UPDATE: Sentencing For Legisi HYIP Ponzi Swindler Gregory McKnight Rescheduled For Feb. 5

This grainy likeness of Legisi HYIP operator Gregory N. McKnight appears in U.S. court files.

Sentencing for a Michigan man federal prosecutors accused of “semantic obfuscation” for the manner in which his “program” was promoted has been rescheduled for Feb. 5, according to the docket of U.S. District Judge Mark A. Goldsmith of the Eastern District of Michigan.

The sentencing delay for Gregory N. McKnight, who conducted the Legisi HYIP Ponzi swindle, is at least the third. McKnight originally was scheduled to be sentenced Sept. 11. That date was delayed until Nov. 19 — and now has been delayed until Feb. 5.

Prosecutors did not return a call seeking comment on the Legisi case, McKnight and the reason for the sentencing delay.

But it is known that the court-appointed receiver in the Legisi case has moved for a contempt of court order against Paul Harary. Harary, 48, is a purported one-time FBI informant now in federal prison in Alabama for his role in a Boca Raton, Fla., investment fraud that occurred in 2004 and 2005.

Receiver Robert B. D. Gordon (Corrected Aug. 22, 2013) alleges that Harary informed individuals who were researching McKnight for the purposes of selling him investments prior to the filing of the SEC’s Ponzi case in May 2008 that McKnight likely was operating a Ponzi scheme and offering impossible returns.

Harary also allegedly consulted with at least one of the individuals about Legisi’s bizarre Terms of Service, including a provision that required investors to affirm they were not with the government, namely the IRS, the FBI, the CIA and the SEC. Harary, the receiver alleged, told the individual “that if Legisi was not doing anything wrong why would Legisi want these representations from their customers[?]”

Despite Harary’s alleged misgivings about McKnight and Legisi and an acknowledgment by at least one of the individuals that McKnight likely was running a scam, the individuals allegedly decided to solicit money from McKnight for the purpose of investing in penny stocks and a real-estate limited partnership.

McKnight allegedly turned over more than $20 million, beginning about a year prior to the collapse of his Ponzi, according to the receiver.

But now Harary is ducking a deposition aimed at getting to the heart of the alleged fraudulent transfer, according to the receiver.

HYIPs are infamous for using wordplay to try to duck securities regulators.

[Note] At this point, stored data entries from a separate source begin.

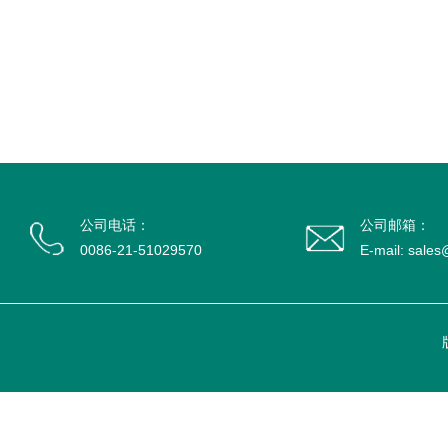
公司电话：
公司邮箱：
0086-21-51029570
E-mail: sale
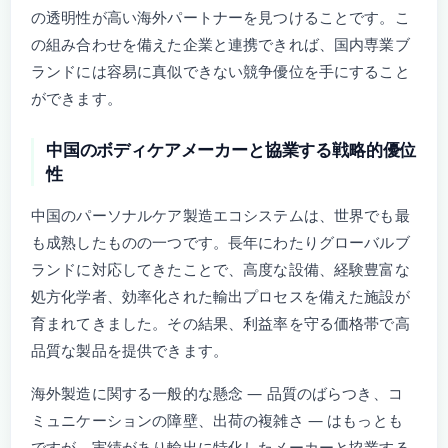
の透明性が高い海外パートナーを見つけることです。こ
の組み合わせを備えた企業と連携できれば、国内専業ブ
ランドには容易に真似できない競争優位を手にすること
ができます。
中国のボディケアメーカーと協業する戦略的優位
性
中国のパーソナルケア製造エコシステムは、世界でも最
も成熟したものの一つです。長年にわたりグローバルブ
ランドに対応してきたことで、高度な設備、経験豊富な
処方化学者、効率化された輸出プロセスを備えた施設が
育まれてきました。その結果、利益率を守る価格帯で高
品質な製品を提供できます。
海外製造に関する一般的な懸念 — 品質のばらつき、コ
ミュニケーションの障壁、出荷の複雑さ — はもっとも
ですが、実績があり輸出に特化したメーカーと協業する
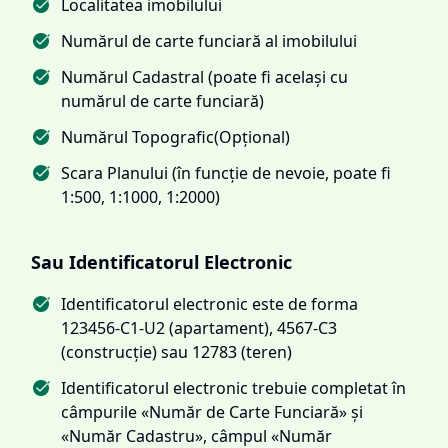
Localitatea imobilului
Numărul de carte funciară al imobilului
Numărul Cadastral (poate fi același cu
numărul de carte funciară)
Numărul Topografic(Opțional)
Scara Planului (în funcție de nevoie, poate fi
1:500, 1:1000, 1:2000)
Sau Identificatorul Electronic
Identificatorul electronic este de forma
123456-C1-U2 (apartament), 4567-C3
(construcție) sau 12783 (teren)
Identificatorul electronic trebuie completat în
câmpurile «Număr de Carte Funciară» și
«Număr Cadastru», câmpul «Număr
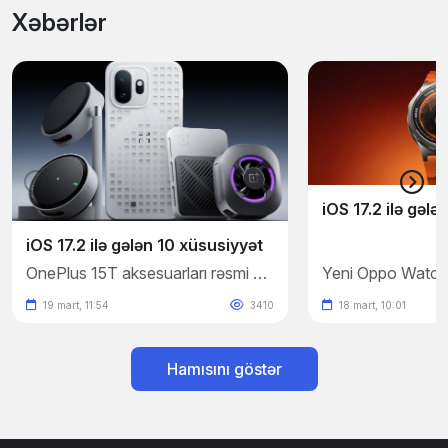
Xəbərlər
iOS 17.2 ilə gələ
iOS 17.2 ilə gələn 10 xüsusiyyət
OnePlus 15T aksesuarları rəsmi şəkillərlə təsdiqləndi
19 mart, 11:54
3410
18 mart, 10:01
Hamısını göstər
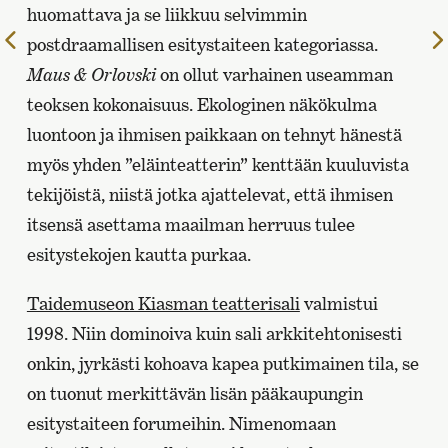
huomattava ja se liikkuu selvimmin
Edelliselle
postdraamallisen esitystaiteen kategoriassa.
sivulle
Maus & Orlovski
on ollut varhainen useamman
teoksen kokonaisuus. Ekologinen näkökulma
luontoon ja ihmisen paikkaan on tehnyt hänestä
myös yhden ”eläinteatterin” kenttään kuuluvista
tekijöistä, niistä jotka ajattelevat, että ihmisen
itsensä asettama maailman herruus tulee
esitystekojen kautta purkaa.
Taidemuseon Kiasman teatterisali
valmistui
1998. Niin dominoiva kuin sali arkkitehtonisesti
onkin, jyrkästi kohoava kapea putkimainen tila, se
on tuonut merkittävän lisän pääkaupungin
esitystaiteen forumeihin. Nimenomaan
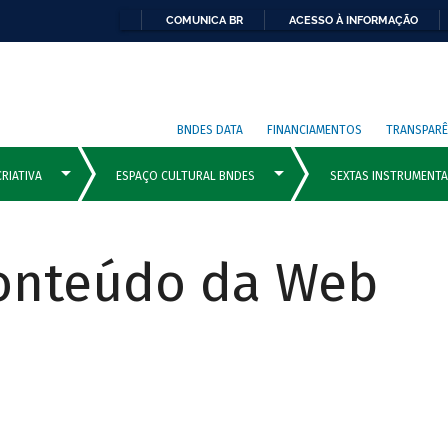
COMUNICA BR
ACESSO À INFORMAÇÃO
BNDES DATA
FINANCIAMENTOS
TRANSPARÊ
Conteúdo da Web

An evidence exhibit in the Legisi case includes a transcript of McKnight interacting with undercover agents who’d infiltrated the purported “opportunity.”

McKnight, according to the transcript, informed the agents that he was presiding over a “loan” program, not an investment program.

The MoneyMakerGroup Ponzi forum also is referenced in court documents in the Legisi case.

Zeek Rewards, another alleged Ponzi scheme, also was pushed on MoneyMakerGroup. Zeek, too, insisted it was not offering investments.

McKnight pleaded guilty in February to wire fraud. Prosecutors have asked for a prison sentence of 15 years.